The 400W high-power voltage-stabilizing inverter circuit is composed of TL494. The excitation conversion part uses TL494, and VT1, VT2, VD3, and VD4 form a current-injection drive circuit to drive two 60V/30A MOS FET switch tubes in each channel. If the output power needs to be increased, 3 to 4 switch tubes can be used in parallel for each channel, and the circuit remains unchanged. The application method of TL494 in this inverter is as follows:

Pins 1 and 2 form a voltage-stabilizing sampling and error amplification system. The positive input pin 1 inputs the 15V DC voltage output by the inverter secondary sampling winding rectification. After R1 and R2 divide the voltage, the pin 1 has a sampling voltage of nearly 4.7 to 5.6V when the inverter is working normally. The negative input pin 2 inputs a 5V reference voltage (output from pin 14). When the output voltage decreases, the voltage of pin 1 decreases, the error amplifier outputs a low level, and the output voltage is increased through the PWM circuit. Normally, the voltage value of pin 1 is 5.4V, the voltage value of pin 2 is 5V, and the voltage value of pin 3 is 0.06V. At this time, the output AC voltage is 235V (square wave voltage). Pin 4 is connected to R6, R4, and C2 to set the dead time. The normal voltage value is 0.01V. Pins 5 and 6 are connected to CT and RT to set the oscillator triangle wave frequency to 100Hz. Normally, the voltage value of pin 5 is 1.75V, and the voltage value of pin 6 is 3.73V. Pin 7 is the common ground. Pins 8 and 11 are the collectors of the internal drive output transistors, and pin 12 is the front-stage power supply terminal of TL494. These three terminals control the start/stop of TL494 through switch S, and serve as the control switch of the inverter. When S1 is turned off, TL494 has no output pulse, so the switch tubes VT4~VT6 have no current. When S1 is turned on, the voltage value of these three pins is the positive voltage of the battery. Pins 9 and 10 are the emitters of the internal drive-stage transistors, which output two positive pulses with different timings. The voltage value is 1.8V under normal conditions. Pins 13, 14, and 15, of which pin 14 outputs a 5V reference voltage, so that pin 13 has a 5V high level, controls the gate circuit, and the trigger outputs two drive pulses for the push-pull switch circuit. Pin 15 is connected to an external 5V voltage to form the inverting input reference voltage of the error amplifier, so that the in-phase input pin 16 forms a high-level protection input terminal. In this connection, when the input of pin 16 is higher than 5V, the output voltage can be reduced by voltage stabilization, or the drive pulse can be turned off to achieve protection. There is almost no possibility of output overvoltage in the self-excited inverter, so pin 16 is not used in this circuit and is grounded by resistor R8.

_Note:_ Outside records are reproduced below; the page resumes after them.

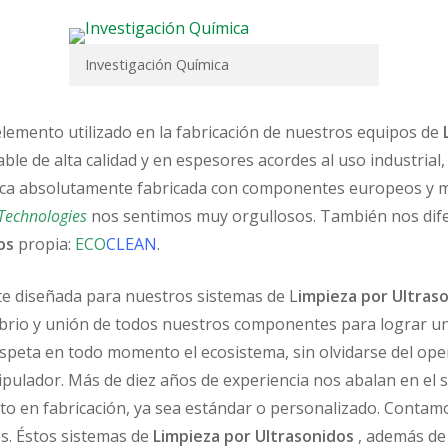
Investigación Química
emento utilizado en la fabricación de nuestros equipos de
able de alta calidad y en espesores acordes al uso industrial
rónica absolutamente fabricada con componentes europeos y m
Technologies
nos sentimos muy orgullosos. También nos dife
os
propia:
ECO
CLEAN
.
te diseñada para nuestros sistemas de L
impieza por Ultras
ibrio y unión de todos nuestros componentes para lograr un 
speta en todo momento el ecosistema, sin olvidarse del op
ipulador. Más de diez años de experiencia nos abalan en el s
 en fabricación, ya sea estándar o personalizado. Contamos
s. Éstos sistemas de
Limpieza por Ultrasonidos
, además de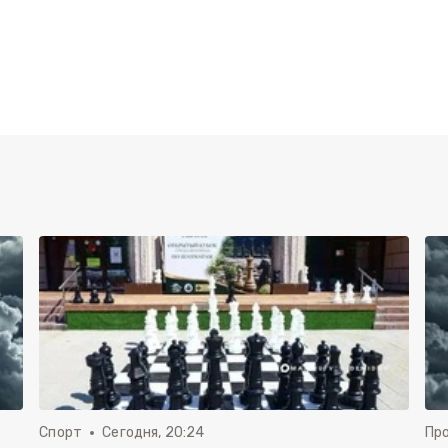
Спорт
Сегодня, 20:24
Пр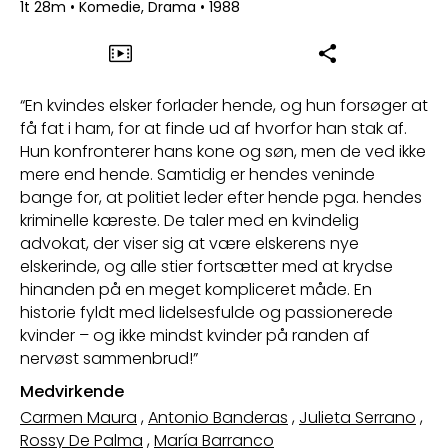
1t 28m
•
Komedie, Drama
•
1988
“En kvindes elsker forlader hende, og hun forsøger at
få fat i ham, for at finde ud af hvorfor han stak af.
Hun konfronterer hans kone og søn, men de ved ikke
mere end hende. Samtidig er hendes veninde
bange for, at politiet leder efter hende pga. hendes
kriminelle kæreste. De taler med en kvindelig
advokat, der viser sig at være elskerens nye
elskerinde, og alle stier fortsætter med at krydse
hinanden på en meget kompliceret måde. En
historie fyldt med lidelsesfulde og passionerede
kvinder – og ikke mindst kvinder på randen af
nervøst sammenbrud!”
Medvirkende
Carmen Maura
,
Antonio Banderas
,
Julieta Serrano
,
Rossy De Palma
,
María Barranco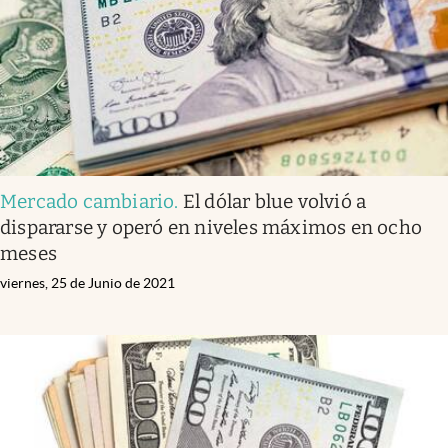
Mercado cambiario
.
El dólar blue volvió a
dispararse y operó en niveles máximos en ocho
meses
viernes, 25 de Junio de 2021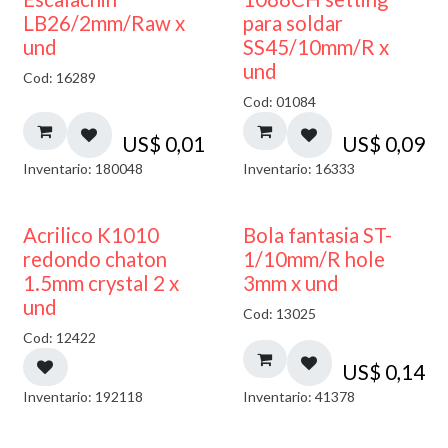
LB26/2mm/Raw x
para soldar
und
SS45/10mm/R x
und
Cod: 16289
Cod: 01084
US$
0,01
US$
0,09
Inventario: 180048
Inventario: 16333
50% DESCUENTO
Acrilico K1010
Bola fantasia ST-
redondo chaton
1/10mm/R hole
1.5mm crystal 2 x
3mm x und
und
Cod: 13025
Cod: 12422
US$
0,14
Inventario: 192118
Inventario: 41378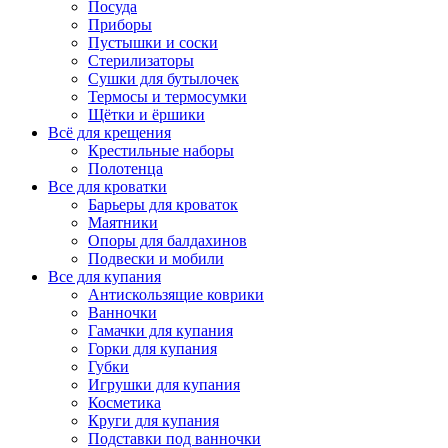
Посуда
Приборы
Пустышки и соски
Стерилизаторы
Сушки для бутылочек
Термосы и термосумки
Щётки и ёршики
Всё для крещения
Крестильные наборы
Полотенца
Все для кроватки
Барьеры для кроваток
Маятники
Опоры для балдахинов
Подвески и мобили
Все для купания
Антискользящие коврики
Ванночки
Гамачки для купания
Горки для купания
Губки
Игрушки для купания
Косметика
Круги для купания
Подставки под ванночки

The inverter uses a 400VA power frequency transformer, and the core uses 45×60mm2 silicon steel sheet. The primary winding uses 1.2mm diameter enameled wire, two wires are wound in parallel for 2×20 turns. The secondary sampling winding uses 0.41mm enameled wire for 36 turns, with a center tap. The secondary winding is calculated at 230V, and 0.8mm enameled wire is used for 400 turns. Switching tubes VT4~VT6 can be replaced by any type of 60V/30A N-channel MOS FET tube. VD7 can use 1N400X series ordinary diodes. The circuit can work normally almost without debugging. When the positive terminal voltage of C9 is 12V, R1 can be selected between 3.6~4.7kΩ, or adjusted with a 10kΩ potentiometer to make the output voltage the rated value. If the output power of this inverter is increased to nearly 600W, in order to avoid excessive primary current and increase resistive loss, it is advisable to change the battery to 24V, and the switch tube can use a high-current MOS FET tube with a VDS of 100V. It should be noted that it is better to use multiple tubes in parallel rather than a single switch tube with an IDS greater than 50A. The reasons are: first, the price is higher, and second, it is too difficult to drive. It is recommended to use 100V/32A 2SK564, or three 2SK906s in parallel. At the same time, the cross-section of the transformer core must reach 50cm2, and the number of turns and wire diameter must be calculated according to the calculation method of ordinary power transformers, or the transformer in the waste UPS-600 can be used as a substitute. If it is used to power refrigerators and electric fans, please do not forget to add LC low-pass filters.